Sky News: Every grave in the Church of England's 19,000 graveyards is being digitally mapped
There ARE some “anomalies”, however.
In the old days, “the poor” – most of the burials – had no gravestones, so are unmarked.
So that headline SHOULD read “Every HEADSTONE . . .” rather than “Every grave”
Our burial records for the “New Churchyard”, North of the tarmac path are here.
That Burial Register records 394 names / burials.
But not every grave is marked.
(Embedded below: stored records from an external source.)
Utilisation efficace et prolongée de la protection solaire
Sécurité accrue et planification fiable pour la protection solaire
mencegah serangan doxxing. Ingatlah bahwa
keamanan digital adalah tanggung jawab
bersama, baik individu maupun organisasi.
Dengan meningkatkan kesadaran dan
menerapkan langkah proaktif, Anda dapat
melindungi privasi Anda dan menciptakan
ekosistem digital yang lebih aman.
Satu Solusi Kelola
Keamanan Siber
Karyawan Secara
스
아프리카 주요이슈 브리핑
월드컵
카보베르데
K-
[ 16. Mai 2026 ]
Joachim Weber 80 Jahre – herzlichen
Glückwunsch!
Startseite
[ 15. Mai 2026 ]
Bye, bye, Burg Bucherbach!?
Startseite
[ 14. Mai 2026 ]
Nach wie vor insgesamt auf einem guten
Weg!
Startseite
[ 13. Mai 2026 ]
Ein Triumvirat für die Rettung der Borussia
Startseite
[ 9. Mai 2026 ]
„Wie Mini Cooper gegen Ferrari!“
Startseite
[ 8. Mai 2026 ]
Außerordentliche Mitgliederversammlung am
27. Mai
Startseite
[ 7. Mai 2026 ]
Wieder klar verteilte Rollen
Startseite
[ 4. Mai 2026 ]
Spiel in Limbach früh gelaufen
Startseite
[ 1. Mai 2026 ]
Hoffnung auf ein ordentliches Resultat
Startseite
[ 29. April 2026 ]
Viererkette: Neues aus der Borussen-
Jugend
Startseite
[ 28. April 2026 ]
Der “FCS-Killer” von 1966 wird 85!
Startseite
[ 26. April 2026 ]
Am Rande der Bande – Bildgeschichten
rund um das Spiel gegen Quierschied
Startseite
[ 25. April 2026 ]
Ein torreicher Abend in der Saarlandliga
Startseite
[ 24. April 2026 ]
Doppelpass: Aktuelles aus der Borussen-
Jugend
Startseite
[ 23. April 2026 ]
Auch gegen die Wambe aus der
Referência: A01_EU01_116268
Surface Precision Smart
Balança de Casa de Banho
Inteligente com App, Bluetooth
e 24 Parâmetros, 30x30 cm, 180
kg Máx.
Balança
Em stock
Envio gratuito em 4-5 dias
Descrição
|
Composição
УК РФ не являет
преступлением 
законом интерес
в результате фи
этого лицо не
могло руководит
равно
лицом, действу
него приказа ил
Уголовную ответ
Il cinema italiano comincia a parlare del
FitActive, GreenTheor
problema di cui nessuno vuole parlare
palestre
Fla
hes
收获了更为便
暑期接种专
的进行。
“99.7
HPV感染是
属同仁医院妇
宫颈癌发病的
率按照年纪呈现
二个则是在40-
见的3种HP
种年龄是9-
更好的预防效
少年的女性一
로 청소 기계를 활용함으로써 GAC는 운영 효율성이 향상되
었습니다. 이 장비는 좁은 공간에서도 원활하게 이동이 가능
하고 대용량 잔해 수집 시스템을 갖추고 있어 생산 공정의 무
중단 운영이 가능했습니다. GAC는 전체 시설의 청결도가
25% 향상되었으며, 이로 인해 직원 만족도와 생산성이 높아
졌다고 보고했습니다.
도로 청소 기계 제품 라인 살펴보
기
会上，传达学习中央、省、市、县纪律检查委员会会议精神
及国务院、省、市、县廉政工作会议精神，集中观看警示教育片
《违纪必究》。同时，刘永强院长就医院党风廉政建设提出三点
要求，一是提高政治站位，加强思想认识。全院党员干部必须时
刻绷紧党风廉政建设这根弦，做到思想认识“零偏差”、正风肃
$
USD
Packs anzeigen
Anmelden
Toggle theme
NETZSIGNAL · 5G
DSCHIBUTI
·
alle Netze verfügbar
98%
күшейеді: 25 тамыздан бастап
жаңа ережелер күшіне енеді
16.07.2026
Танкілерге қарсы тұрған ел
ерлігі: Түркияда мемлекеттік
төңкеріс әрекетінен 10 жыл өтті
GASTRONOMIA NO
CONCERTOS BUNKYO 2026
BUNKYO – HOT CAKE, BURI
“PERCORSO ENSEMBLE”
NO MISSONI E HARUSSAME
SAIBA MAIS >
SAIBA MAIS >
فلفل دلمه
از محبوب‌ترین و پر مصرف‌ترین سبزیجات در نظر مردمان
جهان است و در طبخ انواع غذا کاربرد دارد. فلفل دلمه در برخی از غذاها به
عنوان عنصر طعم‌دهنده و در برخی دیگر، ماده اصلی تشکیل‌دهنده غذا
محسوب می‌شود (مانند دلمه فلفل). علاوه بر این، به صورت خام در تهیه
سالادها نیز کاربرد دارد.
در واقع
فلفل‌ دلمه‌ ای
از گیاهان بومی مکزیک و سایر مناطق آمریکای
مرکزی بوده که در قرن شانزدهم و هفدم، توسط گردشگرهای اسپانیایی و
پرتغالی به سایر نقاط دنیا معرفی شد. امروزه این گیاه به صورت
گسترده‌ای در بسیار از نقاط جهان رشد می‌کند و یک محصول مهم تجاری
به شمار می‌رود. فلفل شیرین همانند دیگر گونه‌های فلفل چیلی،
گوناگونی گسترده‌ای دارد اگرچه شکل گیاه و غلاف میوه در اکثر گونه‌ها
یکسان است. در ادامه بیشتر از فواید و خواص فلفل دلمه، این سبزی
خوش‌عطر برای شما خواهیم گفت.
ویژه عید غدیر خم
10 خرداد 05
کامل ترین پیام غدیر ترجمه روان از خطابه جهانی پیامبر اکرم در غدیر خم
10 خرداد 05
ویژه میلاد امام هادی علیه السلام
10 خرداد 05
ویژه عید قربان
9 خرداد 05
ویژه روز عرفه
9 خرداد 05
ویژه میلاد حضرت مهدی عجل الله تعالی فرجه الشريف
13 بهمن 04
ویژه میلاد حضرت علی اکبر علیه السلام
One might suspect that people were buried in “random” places, with open spaces between – but Acksherley – those “open spaces” do contain burials.
The gravestones were photographed, many several times; there are 264 pix, of only 123 different gravestones.
i.e. only 31% - less than a third - of graves have a gravestone.
If you look at the New Churchyard, you will see that the population has been getting richer, for at the West end – recent burials - there are more gravestones that at the East end – early burials.
Go back a few years . . .
From the records here, since 1700, there have been an average of about 8.5 burials a year.
8.5 x 321 = 2707 i.e. nearly THREE THOUSAND burials in our Churchyard since 1700 !
And a Church has stood on this site since the village was owned by Glastenbury Abbey in the 900s, i.e. some 1200 years. At say 8 a year, that’s around ten thousand burials in our little Churchyard – which used to be MUCH smaller – Myrtle Cottage was originally the end one of a row of cottages that extended right across to the gravel path from the lychgate.
The cottages were demolished and the Churchyard extended about the time the Church was re-built in the 1860s.
The “New” Churchyard dates from about 1900.
Compared with that figure of around 10,000 burials, we have very few gravestones 😉.
And somehow I doubt that “they” will be investigating ANYTHING below the surface !
Further – although we can SEE the gravestones, the older ones are mostly un-readable.